*** Source data

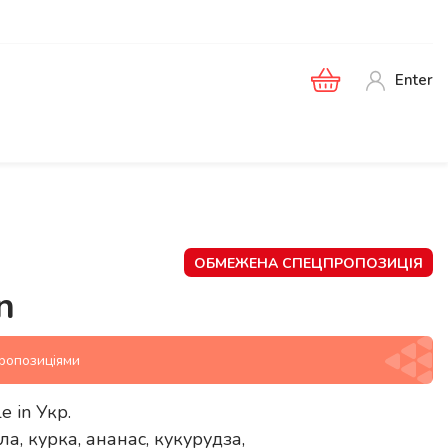
Enter
ОБМЕЖЕНА СПЕЦПРОПОЗИЦІЯ
n
пропозиціями
le in
Укр
.
а, курка, ананас, кукурудза,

******

### Problem statement
Output all of the entries once more, word for word, with the images removed.

### Output of the task
Enter
ОБМЕЖЕНА СПЕЦПРОПОЗИЦІЯ
n
пропозиціями
le in
Укр
.
а, курка, ананас, кукурудза,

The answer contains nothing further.